The principles of ergonomics in workspaces

Although well-being in the workplace is something we take for granted in today's offices, it is actually a recent trend, so there are certain disciplines that still have a lot to offer or that are still being implemented in workplaces.

One of them, and the one that can help the most in the day-to-day of users, is ergonomics. This concept affects not only the comfort of an employee (for example, with a comfortable chair), but it is a discipline that must consider the entire environment in which people move to measure the relationship they have with objects and spaces to see if they meet the optimal physical conditions.

What does ergonomics pursue?

It is a science that encompasses various working conditions that can influence worker comfort, and that includes elements, such as lighting, vibration, temperature, noise, workplace design, tool design, work shifts, and even work breaks.

Therefore, the main objective of ergonomics is to ensure a better interaction between the employee, the place where he performs his tasks and the tools he uses to do so.

Differences between a space that does or does not take ergonomics into account

By improving working conditions, the physical problems of work are reduced and, therefore, there are fewer injuries or ailments that can cause certain movements and postures. Ergonomics can even be the cause of an increase in productivity, since it promotes a safe work model and creates a good working environment, making each of the workers more productive and efficient in their tasks.

This improvement in production is also related to other factors such as the reduction of absenteeism, the increase in motivation and concentration and consequently the reduction of errors.

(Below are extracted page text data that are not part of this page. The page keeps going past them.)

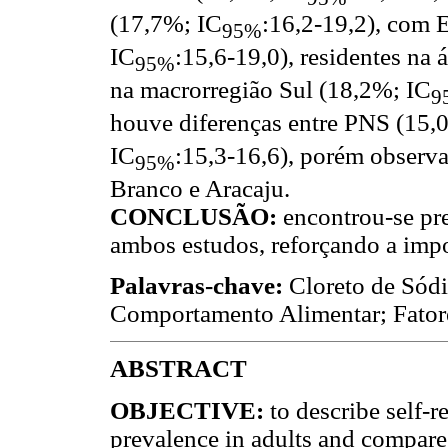
(17,7%; IC
:16,2-19,2), com 
95%
IC
:15,6-19,0), residentes na
95%
na macrorregião Sul (18,2%; IC
9
houve diferenças entre PNS (15,
IC
:15,3-16,6), porém observa
95%
Branco e Aracaju.
CONCLUSÃO:
encontrou-se pr
ambos estudos, reforçando a impo
Palavras-chave:
Cloreto de Sódi
Comportamento Alimentar; Fator
ABSTRACT
OBJECTIVE:
to describe self
prevalence in adults and compare 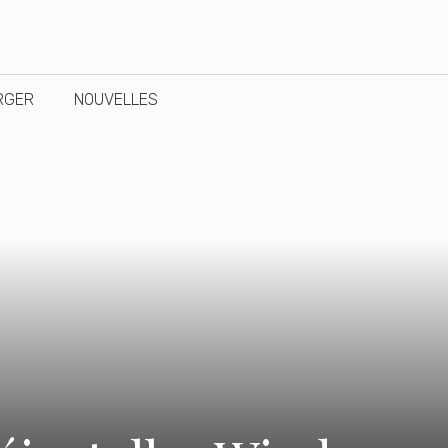
RGER
NOUVELLES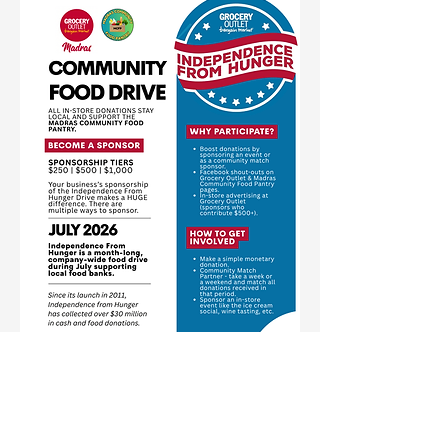
Nuestra MISIÓN
Ayudar a las personas a salir de la
pobreza aliviando el hambre y la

Thanks to this discipline we can even go further, introducing new technologies in companies with the aim of improving work performance, for example, automating work tasks that allow us to optimize time much better.

How to apply the principles of ergonomics

At Colonial we apply the principles of ergonomics in all our buildings, designing spaces that can create a work environment as healthy as possible.

Good ventilation, location of workspaces close to areas with more natural light (to mitigate visual fatigue), pleasant temperature and maintained humidity, as well as low noise levels and spacious and diaphanous spaces, are undoubtedly some of the characteristics that most positively affect users’ well-being and that we most seek to include in our offices.

In itself, adapting it to concrete examples of real estate, we can see that what ergonomics seeks is to create more human spaces in the workplace, since the factors that are most repeated is the fact of taking advantage of natural light, of inviting to create relationship between users, and of avoiding any type of practice that can hinder the poor health of employees (with uncomfortable chairs that cause a bad posture or a poorly ventilated space, for example).

In short, a good application of ergonomics at the time of conceptualizing a space seems essential to us to ensure that we can comply with the Human Centric concept, which seeks to propose a construction that always puts people at the center, because they are the ones who will have to inhabit the building daily.